Heimlich also was ordered to register as a Level 1 sex offender in Washington state, a category that characterizes the offender as having “the lowest possible risk to the community and their likelihood to re-offend is considered minimal.” Still, Oregon law mandated that he was required to register as a sex offender in that state when he arrived in Corvallis to play baseball for the Beavers in September 2014. At some point around that time he did, but this year he failed to update his status as required and in April he was charged with a misdemeanor, a charge that later was dismissed when prosecutors agreed that he did not have sufficient knowledge of Oregon reporting requirements.

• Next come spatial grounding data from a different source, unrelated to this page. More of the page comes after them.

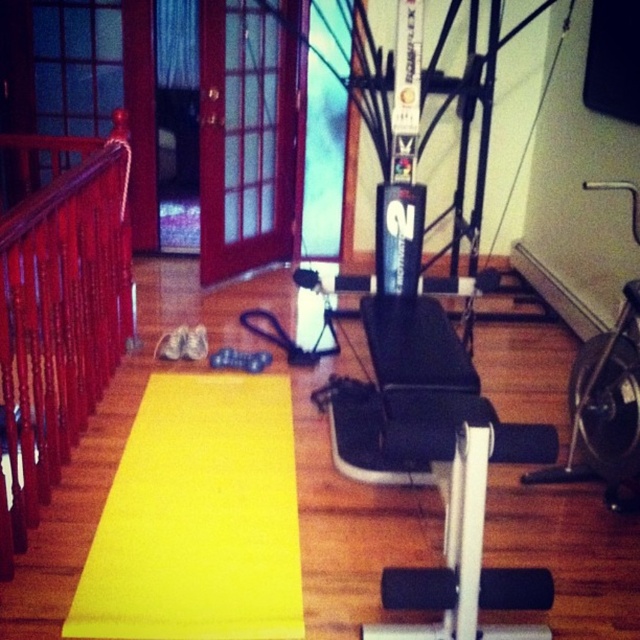 Question: From the image, what is the correct spatial relationship of yellow rubber mat at center in relation to polished wood railing at left?

Choices:
 (A) above
 (B) below

Answer: (B)

Question: Which object appears farthest from the camera in this image?

Choices:
 (A) polished wood railing at left
 (B) yellow rubber mat at center

Answer: (B)

Question: Can you confirm if yellow rubber mat at center is smaller than polished wood railing at left?

Choices:
 (A) no
 (B) yes

Answer: (B)

Question: Which point appears farthest from the camera in this image?

Choices:
 (A) (272, 426)
 (B) (88, 364)

Answer: (A)

Question: Which point appears farthest from the camera in this image?

Choices:
 (A) (184, 392)
 (B) (51, 218)

Answer: (A)

Question: Does yellow rubber mat at center appear on the left side of polished wood railing at left?

Choices:
 (A) no
 (B) yes

Answer: (A)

And that’s how the Oregonian learned that Luke Heimlich was a sex offender, because his misdemeanor citation for failure to update his status became a matter of public record. The newspaper then was able to obtain the court documents from Washington state via an open-records request, because although most cases involving crimes committed by juveniles are kept sealed, “Washington considers the type of crime Heimlich committed to be so serious that the records are not confidential for juvenile offenders,” the Oregonian’s Mark Katches wrote in an explanation of how the paper came about the story when it did.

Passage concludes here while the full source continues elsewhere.